=== Section Start ===

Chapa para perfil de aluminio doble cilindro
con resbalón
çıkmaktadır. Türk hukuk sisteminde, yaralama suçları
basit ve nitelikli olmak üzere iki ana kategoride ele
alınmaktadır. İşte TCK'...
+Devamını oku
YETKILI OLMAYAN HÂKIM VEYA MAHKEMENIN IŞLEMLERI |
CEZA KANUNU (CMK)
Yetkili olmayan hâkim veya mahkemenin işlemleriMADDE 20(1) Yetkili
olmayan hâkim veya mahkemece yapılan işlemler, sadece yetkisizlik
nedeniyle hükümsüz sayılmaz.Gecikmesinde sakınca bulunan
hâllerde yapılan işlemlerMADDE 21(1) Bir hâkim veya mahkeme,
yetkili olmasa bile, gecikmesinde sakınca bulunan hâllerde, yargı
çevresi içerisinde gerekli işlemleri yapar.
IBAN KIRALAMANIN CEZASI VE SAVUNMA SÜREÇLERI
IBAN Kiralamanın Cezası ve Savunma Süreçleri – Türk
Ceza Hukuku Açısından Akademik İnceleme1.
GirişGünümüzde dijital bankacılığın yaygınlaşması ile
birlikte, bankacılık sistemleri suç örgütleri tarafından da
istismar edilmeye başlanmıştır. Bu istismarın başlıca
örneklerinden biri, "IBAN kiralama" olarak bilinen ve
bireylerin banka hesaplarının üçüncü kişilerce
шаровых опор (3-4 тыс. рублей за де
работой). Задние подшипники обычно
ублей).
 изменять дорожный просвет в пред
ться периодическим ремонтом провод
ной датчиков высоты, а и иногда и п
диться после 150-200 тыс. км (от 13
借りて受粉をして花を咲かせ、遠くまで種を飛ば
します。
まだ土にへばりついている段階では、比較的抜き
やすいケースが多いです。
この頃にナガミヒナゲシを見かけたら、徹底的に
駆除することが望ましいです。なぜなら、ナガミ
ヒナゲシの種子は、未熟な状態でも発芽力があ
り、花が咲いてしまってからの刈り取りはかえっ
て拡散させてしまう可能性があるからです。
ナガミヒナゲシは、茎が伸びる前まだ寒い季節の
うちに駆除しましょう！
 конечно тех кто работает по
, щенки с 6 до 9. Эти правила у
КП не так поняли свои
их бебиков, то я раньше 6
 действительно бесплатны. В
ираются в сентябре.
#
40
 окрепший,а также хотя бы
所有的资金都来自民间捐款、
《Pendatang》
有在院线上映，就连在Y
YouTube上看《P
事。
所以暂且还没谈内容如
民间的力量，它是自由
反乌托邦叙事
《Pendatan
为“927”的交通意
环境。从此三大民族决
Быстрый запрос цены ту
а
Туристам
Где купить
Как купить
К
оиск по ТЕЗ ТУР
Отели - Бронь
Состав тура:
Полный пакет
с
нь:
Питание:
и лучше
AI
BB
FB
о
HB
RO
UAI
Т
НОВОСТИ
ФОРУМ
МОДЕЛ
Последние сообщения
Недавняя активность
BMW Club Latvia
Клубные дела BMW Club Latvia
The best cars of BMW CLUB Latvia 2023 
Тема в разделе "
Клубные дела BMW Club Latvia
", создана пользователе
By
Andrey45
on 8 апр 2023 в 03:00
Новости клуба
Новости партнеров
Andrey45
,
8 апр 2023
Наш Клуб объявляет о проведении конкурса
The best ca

=== Section End ===

# ABOUT THIS TASK
Every line above in which the word "sakınca" is present must be copied into the answer.

# THE COMPLETED TASK
nedeniyle hükümsüz sayılmaz.Gecikmesinde sakınca bulunan
yetkili olmasa bile, gecikmesinde sakınca bulunan hâllerde, yargı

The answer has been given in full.